Manfredi Cold Storage ties up loose ends in eventful 2014
Manfredi Cold Storage ties up loose ends in eventful 2014
KENNETT SQUARE, PA — This year has been eventful for Manfredi Cold Storage. “We have wrapped up loose ends and it’s worked quite well,” said Frank Manfredi, company president.
A 45,000-square-foot “loose end” was a temperature-controlled warehouse addition to Manfredi’s “Building 3.” This extension of an existing 70,000-square-foot facility was completed on April 1. “We stopped construction for six weeks when the property next door came up for sale. With the purchase of that land, we added a footer for future expansion” that will make Building 3 another 135,000 square feet larger.
Jaclyn (Jackie) Basciani, account manager, with her father, Frank Manfredi, who is president of Manfredi Cold Storage.Manfredi Cold Storage will operate 425,000 square feet of cold storage warehousing when Building 3 is completed. The firm will have the capacity to hold 33,000 pallets. There is an abundance of business to fill the space, he noted.
On March 1 this year, a $400,000, 30-month-long software upgrade project was completed. “It’s cutting edge,” Manfredi indicated. The software has the flexibility to communicate with customers’ systems and give them complete information of their product held in Manfredi warehouses.
Manfredi’s software is so detailed that it can track the productivity of individual workers. “We know who touched product and for how long. We reward workers for moving product very efficiently. It’s a benefit to everybody here.” He added, “We are fortunate that our (employee) turnover is very, very light, to say the least.”
Tying up another loose end this year, Manfredi’s sister company, International Repack, expanded its produce repacking services with new equipment. This includes a new “Volm” brand apple-bagging line and a Daumar citrus-bagging line.
Other sister companies of Manfredi Cold Storage are Manfredi Logistics and Inland Transportation Corp. The transportation services are now further extended by a truck brokerage. Manfredi said this “started slow. But we’re gaining steam. We get more business every month.”
In yet another development, Manfredi is now receiving rail cars for its customers.

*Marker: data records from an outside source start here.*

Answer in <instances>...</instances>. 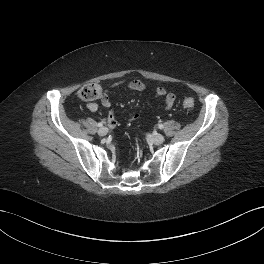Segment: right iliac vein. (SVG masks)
Returning <instances> with one entry per match:
<instances>
[{
	"instance_id": "obj_1",
	"label": "right iliac vein",
	"mask_w": 264,
	"mask_h": 264,
	"mask_svg": "<svg viewBox=\"0 0 264 264\" xmlns=\"http://www.w3.org/2000/svg\"><path fill=\"white\" fill-rule=\"evenodd\" d=\"M108 133V129L106 127H101L99 130H98V134L100 136H105L106 134Z\"/></svg>"
}]
</instances>
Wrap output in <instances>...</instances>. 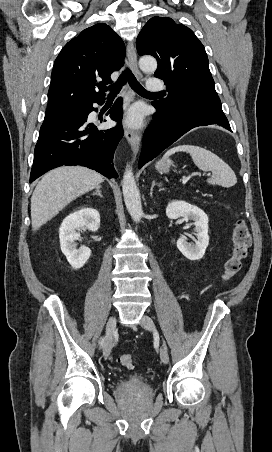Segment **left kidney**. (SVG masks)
Masks as SVG:
<instances>
[{"instance_id":"left-kidney-1","label":"left kidney","mask_w":272,"mask_h":452,"mask_svg":"<svg viewBox=\"0 0 272 452\" xmlns=\"http://www.w3.org/2000/svg\"><path fill=\"white\" fill-rule=\"evenodd\" d=\"M166 215L169 219L183 217L186 222L189 220L193 221L197 238L195 244H190L187 242L186 237H181L177 240V248L187 259L192 261L200 260L209 245L208 216L206 213L195 205L175 200L168 204Z\"/></svg>"}]
</instances>
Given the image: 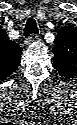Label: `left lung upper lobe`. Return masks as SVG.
<instances>
[{
	"label": "left lung upper lobe",
	"mask_w": 77,
	"mask_h": 125,
	"mask_svg": "<svg viewBox=\"0 0 77 125\" xmlns=\"http://www.w3.org/2000/svg\"><path fill=\"white\" fill-rule=\"evenodd\" d=\"M53 48L54 68L57 65L77 66V30L74 27L65 26L58 30Z\"/></svg>",
	"instance_id": "5c2ea615"
}]
</instances>
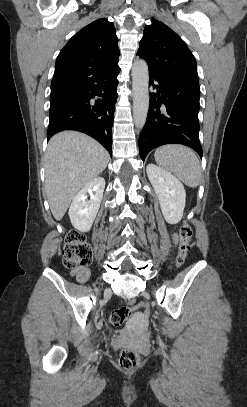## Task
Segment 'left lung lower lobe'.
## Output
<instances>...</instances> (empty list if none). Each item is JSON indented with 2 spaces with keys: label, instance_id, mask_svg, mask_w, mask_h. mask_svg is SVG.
<instances>
[{
  "label": "left lung lower lobe",
  "instance_id": "0a47b994",
  "mask_svg": "<svg viewBox=\"0 0 247 407\" xmlns=\"http://www.w3.org/2000/svg\"><path fill=\"white\" fill-rule=\"evenodd\" d=\"M149 111L139 136V152L146 155L161 145L183 144L203 155L199 142V83L150 72Z\"/></svg>",
  "mask_w": 247,
  "mask_h": 407
}]
</instances>
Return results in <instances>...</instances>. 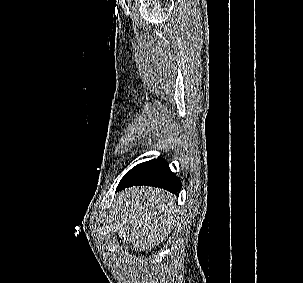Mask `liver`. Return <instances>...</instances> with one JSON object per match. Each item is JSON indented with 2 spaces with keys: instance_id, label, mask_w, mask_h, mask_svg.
<instances>
[{
  "instance_id": "liver-1",
  "label": "liver",
  "mask_w": 303,
  "mask_h": 283,
  "mask_svg": "<svg viewBox=\"0 0 303 283\" xmlns=\"http://www.w3.org/2000/svg\"><path fill=\"white\" fill-rule=\"evenodd\" d=\"M175 196L152 187H133L116 196L113 215L119 225V237L151 250L169 234L177 214Z\"/></svg>"
}]
</instances>
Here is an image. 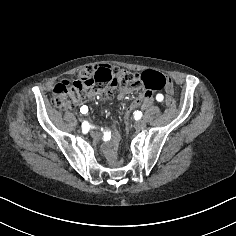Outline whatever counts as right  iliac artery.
I'll return each mask as SVG.
<instances>
[{
  "mask_svg": "<svg viewBox=\"0 0 236 236\" xmlns=\"http://www.w3.org/2000/svg\"><path fill=\"white\" fill-rule=\"evenodd\" d=\"M89 129H90L89 123H88L87 121H84V122L82 123V132H83L84 134H86V133H88Z\"/></svg>",
  "mask_w": 236,
  "mask_h": 236,
  "instance_id": "obj_1",
  "label": "right iliac artery"
}]
</instances>
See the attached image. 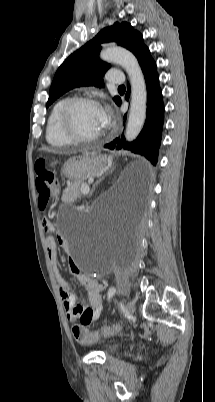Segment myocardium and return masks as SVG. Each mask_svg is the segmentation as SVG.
Returning a JSON list of instances; mask_svg holds the SVG:
<instances>
[{
    "label": "myocardium",
    "instance_id": "obj_1",
    "mask_svg": "<svg viewBox=\"0 0 215 402\" xmlns=\"http://www.w3.org/2000/svg\"><path fill=\"white\" fill-rule=\"evenodd\" d=\"M81 104H92L101 108V104L98 100L87 96H76L68 99L62 106L59 113V127L61 132L70 141L74 143H91L103 136V132L97 133L92 136H83L79 134L73 127L72 113L74 109Z\"/></svg>",
    "mask_w": 215,
    "mask_h": 402
}]
</instances>
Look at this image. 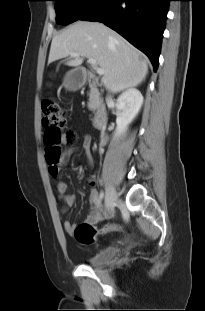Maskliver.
Wrapping results in <instances>:
<instances>
[{
  "instance_id": "6515ba94",
  "label": "liver",
  "mask_w": 205,
  "mask_h": 311,
  "mask_svg": "<svg viewBox=\"0 0 205 311\" xmlns=\"http://www.w3.org/2000/svg\"><path fill=\"white\" fill-rule=\"evenodd\" d=\"M71 53H78L72 57ZM71 56L70 67L93 58L104 70L102 83L112 93L136 87L148 73L147 59L117 32L99 22L77 21L56 35L48 63Z\"/></svg>"
}]
</instances>
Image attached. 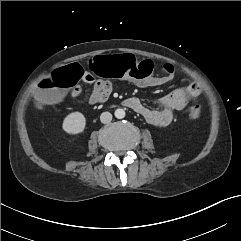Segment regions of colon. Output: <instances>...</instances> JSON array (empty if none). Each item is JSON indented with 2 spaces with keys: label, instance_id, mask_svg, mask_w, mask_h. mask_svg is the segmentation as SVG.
I'll return each mask as SVG.
<instances>
[{
  "label": "colon",
  "instance_id": "1",
  "mask_svg": "<svg viewBox=\"0 0 241 241\" xmlns=\"http://www.w3.org/2000/svg\"><path fill=\"white\" fill-rule=\"evenodd\" d=\"M86 69L92 75H100L108 78L128 77L136 80L148 78L154 70L151 60H136L130 54L122 55H95L86 62ZM162 69L167 74L174 73L171 64H163ZM85 74V67L77 60H69L65 65L51 74H45L41 78V84L36 94V101L40 105L50 104L61 99L63 94L72 88L79 78ZM188 114L196 119L201 115L198 105L190 107Z\"/></svg>",
  "mask_w": 241,
  "mask_h": 241
}]
</instances>
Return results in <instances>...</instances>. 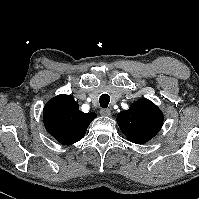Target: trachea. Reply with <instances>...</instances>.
<instances>
[{
	"label": "trachea",
	"mask_w": 199,
	"mask_h": 199,
	"mask_svg": "<svg viewBox=\"0 0 199 199\" xmlns=\"http://www.w3.org/2000/svg\"><path fill=\"white\" fill-rule=\"evenodd\" d=\"M99 102L102 108H107L110 102V96L108 94H102L99 98Z\"/></svg>",
	"instance_id": "obj_1"
}]
</instances>
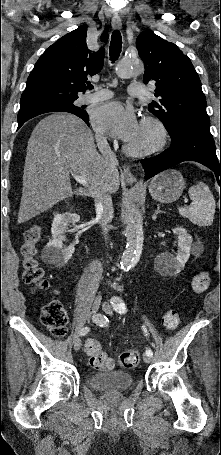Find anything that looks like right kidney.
<instances>
[{
	"label": "right kidney",
	"mask_w": 221,
	"mask_h": 455,
	"mask_svg": "<svg viewBox=\"0 0 221 455\" xmlns=\"http://www.w3.org/2000/svg\"><path fill=\"white\" fill-rule=\"evenodd\" d=\"M80 220V216L75 213L57 214L52 223V238L42 251V259L56 267H62L72 257L75 251V244L71 243L68 247H63L66 240L65 232L70 224H75Z\"/></svg>",
	"instance_id": "obj_1"
}]
</instances>
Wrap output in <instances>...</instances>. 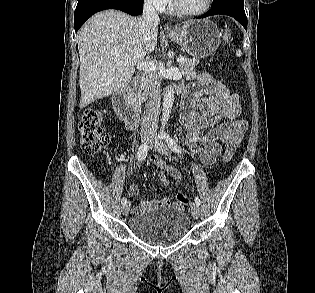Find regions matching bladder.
Instances as JSON below:
<instances>
[{
    "mask_svg": "<svg viewBox=\"0 0 315 293\" xmlns=\"http://www.w3.org/2000/svg\"><path fill=\"white\" fill-rule=\"evenodd\" d=\"M190 225V218L177 206L148 209L129 220V229L135 236L159 246L181 240L189 232Z\"/></svg>",
    "mask_w": 315,
    "mask_h": 293,
    "instance_id": "bladder-1",
    "label": "bladder"
}]
</instances>
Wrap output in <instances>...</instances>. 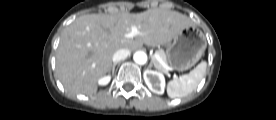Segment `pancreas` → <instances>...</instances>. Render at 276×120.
Here are the masks:
<instances>
[{
	"instance_id": "1",
	"label": "pancreas",
	"mask_w": 276,
	"mask_h": 120,
	"mask_svg": "<svg viewBox=\"0 0 276 120\" xmlns=\"http://www.w3.org/2000/svg\"><path fill=\"white\" fill-rule=\"evenodd\" d=\"M156 54L159 56L160 60H157V59H154V64H155V67L160 70V71H164V67L162 65V62H166V54L164 53L163 50H158L156 52Z\"/></svg>"
}]
</instances>
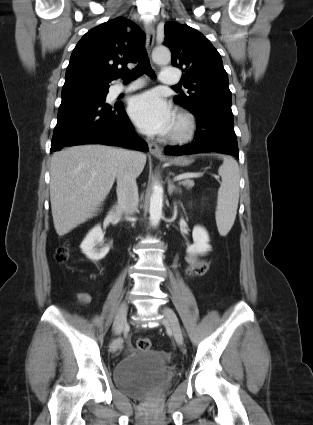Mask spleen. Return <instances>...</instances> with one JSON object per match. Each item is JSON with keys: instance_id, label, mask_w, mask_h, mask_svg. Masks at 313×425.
<instances>
[{"instance_id": "spleen-1", "label": "spleen", "mask_w": 313, "mask_h": 425, "mask_svg": "<svg viewBox=\"0 0 313 425\" xmlns=\"http://www.w3.org/2000/svg\"><path fill=\"white\" fill-rule=\"evenodd\" d=\"M219 157L223 159V164L218 170L222 183L218 190L215 216L218 231L221 236H225L233 226L237 214L240 173L238 163L233 157L228 155Z\"/></svg>"}]
</instances>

A rail spur has service into the cold chain controlled Building 3. In early June, the firm received its first rail shipment of potatoes. That program will begin in a big way with new-crop potatoes starting from the West this fall.
An end of Manfredi’s business that has hung loose for years is a company-owned commercial property off of exit seven of Interstate 295, southbound, in New Jersey. Manfredi has waited for the right time to build a warehouse to most-efficiently serve the New Jersey side of the Delaware River’s imported fruit trade. “We are seeing something coming to fruition. There may be an opportunity there,” he said. “If this starts, it will be in early 2015 and we would open in late 2015.”

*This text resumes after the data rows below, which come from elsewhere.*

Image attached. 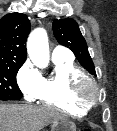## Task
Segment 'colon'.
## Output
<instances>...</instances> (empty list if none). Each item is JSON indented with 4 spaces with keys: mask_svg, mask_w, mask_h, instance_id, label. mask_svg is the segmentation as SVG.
<instances>
[{
    "mask_svg": "<svg viewBox=\"0 0 117 131\" xmlns=\"http://www.w3.org/2000/svg\"><path fill=\"white\" fill-rule=\"evenodd\" d=\"M84 131H92L91 129H86V130H84Z\"/></svg>",
    "mask_w": 117,
    "mask_h": 131,
    "instance_id": "obj_1",
    "label": "colon"
}]
</instances>
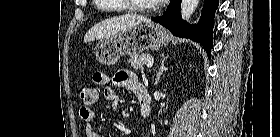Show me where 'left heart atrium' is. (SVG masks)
Masks as SVG:
<instances>
[{
    "label": "left heart atrium",
    "mask_w": 280,
    "mask_h": 137,
    "mask_svg": "<svg viewBox=\"0 0 280 137\" xmlns=\"http://www.w3.org/2000/svg\"><path fill=\"white\" fill-rule=\"evenodd\" d=\"M153 1V3H155V4H164V3H166L168 0H152Z\"/></svg>",
    "instance_id": "obj_1"
}]
</instances>
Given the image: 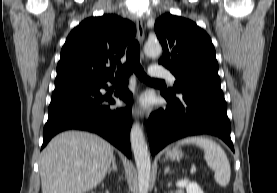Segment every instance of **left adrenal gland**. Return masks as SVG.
Instances as JSON below:
<instances>
[{
	"instance_id": "left-adrenal-gland-1",
	"label": "left adrenal gland",
	"mask_w": 277,
	"mask_h": 193,
	"mask_svg": "<svg viewBox=\"0 0 277 193\" xmlns=\"http://www.w3.org/2000/svg\"><path fill=\"white\" fill-rule=\"evenodd\" d=\"M169 172H170V167L167 166V167L165 168V170H164V174H167V173H169Z\"/></svg>"
}]
</instances>
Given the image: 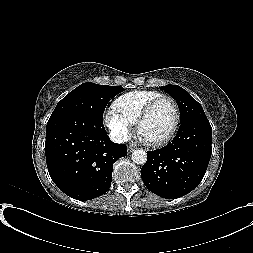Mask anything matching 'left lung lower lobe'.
<instances>
[{
	"instance_id": "left-lung-lower-lobe-1",
	"label": "left lung lower lobe",
	"mask_w": 253,
	"mask_h": 253,
	"mask_svg": "<svg viewBox=\"0 0 253 253\" xmlns=\"http://www.w3.org/2000/svg\"><path fill=\"white\" fill-rule=\"evenodd\" d=\"M211 143L212 128L207 117L181 123L172 142L147 152V162L141 169L145 186L166 199L188 194L205 175Z\"/></svg>"
}]
</instances>
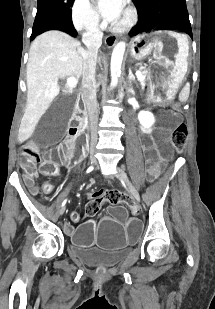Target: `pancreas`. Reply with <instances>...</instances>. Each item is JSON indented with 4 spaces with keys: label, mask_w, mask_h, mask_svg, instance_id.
Returning <instances> with one entry per match:
<instances>
[{
    "label": "pancreas",
    "mask_w": 215,
    "mask_h": 309,
    "mask_svg": "<svg viewBox=\"0 0 215 309\" xmlns=\"http://www.w3.org/2000/svg\"><path fill=\"white\" fill-rule=\"evenodd\" d=\"M142 76H144L143 80H140V84L142 86V88H144V86H146L147 84V80H149V78H147V74H148V70H143V72H141Z\"/></svg>",
    "instance_id": "obj_1"
}]
</instances>
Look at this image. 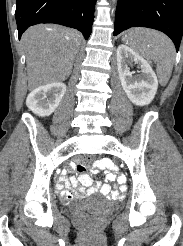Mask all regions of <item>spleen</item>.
Segmentation results:
<instances>
[{
  "label": "spleen",
  "mask_w": 183,
  "mask_h": 246,
  "mask_svg": "<svg viewBox=\"0 0 183 246\" xmlns=\"http://www.w3.org/2000/svg\"><path fill=\"white\" fill-rule=\"evenodd\" d=\"M130 33L137 38L130 45L157 62V75L161 85L165 86L171 77L175 61L174 44L165 34L153 29L138 28Z\"/></svg>",
  "instance_id": "obj_1"
}]
</instances>
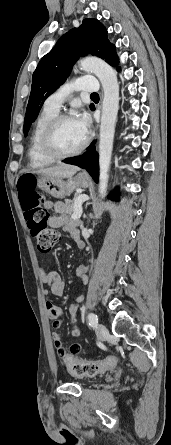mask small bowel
I'll use <instances>...</instances> for the list:
<instances>
[{"label": "small bowel", "instance_id": "1", "mask_svg": "<svg viewBox=\"0 0 171 445\" xmlns=\"http://www.w3.org/2000/svg\"><path fill=\"white\" fill-rule=\"evenodd\" d=\"M45 207L47 209H52L54 207V203L51 201H47L45 203ZM50 224L54 228H63L70 232V234L76 238L79 237V231H78V223L75 221H71L68 219L65 215H56L51 217ZM89 267L85 265H80L76 269L77 276L82 280V282H86V275L88 272ZM41 283L44 286H47L49 290H44V294L48 295L51 293L54 296H62L65 291V283L59 276L57 272L51 271L46 272L44 269L41 270ZM45 308L48 317L52 320V326L55 329H59L62 326L63 323V316H64V310L62 307L54 304L53 302L47 301L45 303ZM79 308V302H74L70 308L69 311L71 314H75L76 311ZM72 337L78 338L81 333V328L79 324L76 322V320L72 319V328L70 331ZM53 340H54V347L59 355H63L65 353L64 347H63V341L61 336L58 333H53ZM82 348V345L80 342H76L71 345L70 352L71 354H75L78 351H80ZM115 362V360H114ZM114 362L111 366H109L107 369L113 368ZM106 369V370H107Z\"/></svg>", "mask_w": 171, "mask_h": 445}]
</instances>
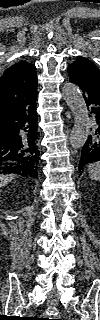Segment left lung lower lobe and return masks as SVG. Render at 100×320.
<instances>
[{"mask_svg":"<svg viewBox=\"0 0 100 320\" xmlns=\"http://www.w3.org/2000/svg\"><path fill=\"white\" fill-rule=\"evenodd\" d=\"M70 82L79 87L88 106H91L93 124L83 146L79 160V170L88 163L100 161V95L81 81L69 76Z\"/></svg>","mask_w":100,"mask_h":320,"instance_id":"1","label":"left lung lower lobe"}]
</instances>
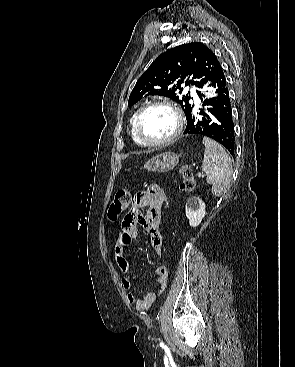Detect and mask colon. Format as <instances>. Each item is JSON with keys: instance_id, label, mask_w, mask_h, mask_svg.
Wrapping results in <instances>:
<instances>
[{"instance_id": "5ec220e1", "label": "colon", "mask_w": 295, "mask_h": 367, "mask_svg": "<svg viewBox=\"0 0 295 367\" xmlns=\"http://www.w3.org/2000/svg\"><path fill=\"white\" fill-rule=\"evenodd\" d=\"M182 175V182L180 183V189L183 191H192L195 186L194 176L192 169L188 165H183L180 169ZM131 201V193L129 188L120 189L116 192L114 200L109 208V217L111 220H116L124 210H126ZM170 196H163V210L168 212L170 210L169 207ZM126 243H128V239L126 238Z\"/></svg>"}]
</instances>
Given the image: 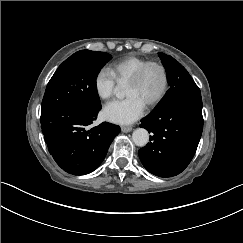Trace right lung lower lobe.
<instances>
[{"instance_id": "obj_1", "label": "right lung lower lobe", "mask_w": 243, "mask_h": 243, "mask_svg": "<svg viewBox=\"0 0 243 243\" xmlns=\"http://www.w3.org/2000/svg\"><path fill=\"white\" fill-rule=\"evenodd\" d=\"M100 108L66 105L41 115V128L56 163L73 175L94 171L105 158L120 127L103 122L88 130Z\"/></svg>"}]
</instances>
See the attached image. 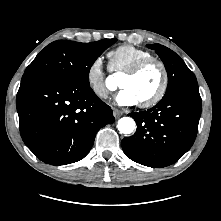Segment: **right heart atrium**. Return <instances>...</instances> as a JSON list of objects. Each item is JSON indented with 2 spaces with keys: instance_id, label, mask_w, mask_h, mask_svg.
<instances>
[{
  "instance_id": "d8ad5b80",
  "label": "right heart atrium",
  "mask_w": 221,
  "mask_h": 221,
  "mask_svg": "<svg viewBox=\"0 0 221 221\" xmlns=\"http://www.w3.org/2000/svg\"><path fill=\"white\" fill-rule=\"evenodd\" d=\"M86 82L91 92L99 99H106L110 93L107 76L101 56L94 58L86 69Z\"/></svg>"
}]
</instances>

Manfredi is a member of the Ship Philly First effort, which is currently developing direct trade with the seaport of Veracruz, Mexico. “I think this can be a grand slam,” Manfredi indicated.
He credits Fred Sorbello, who launched Ship Philly First “for his insight into the matter and his tireless dedication to get everybody together. This is really something. I think we talked about this five years ago. Now we’re talking again and it seems plausible. It’s only a matter of time until that ship takes off.” Manfredi expected Mexican mangos and avocados to be key commodities coming from Veracruz. “Avocados and mangos are becoming staple items like tomatoes or potatoes. We have the infrastructure already here. I think this is a real opportunity. It’s not ‘if,’ it’s ‘when.’“
Manfredi said that the ports of the Delaware River “can grow significantly” in their handling of produce trade. “There has been a lot of talk” about ports in the Mid-Atlantic, or in Savannah or Miami trying to take some of Philadelphia’s produce import business. No doubt, each location offers something,” he said. But the rules limiting a trucker’s legal day’s drive “will not be changing any time soon,” which leaves the ports nestled around the Keystone State in a powerful logistical position. There are also the efficiencies of volume coming into Delaware River seaports.
While fresh produce is the core category for the Manfredi businesses, about a third of the firm’s volume is food stuffs, such as baked goods and dairy products. The food stuffs help balance Manfredi operations ranging from cash flow to labor.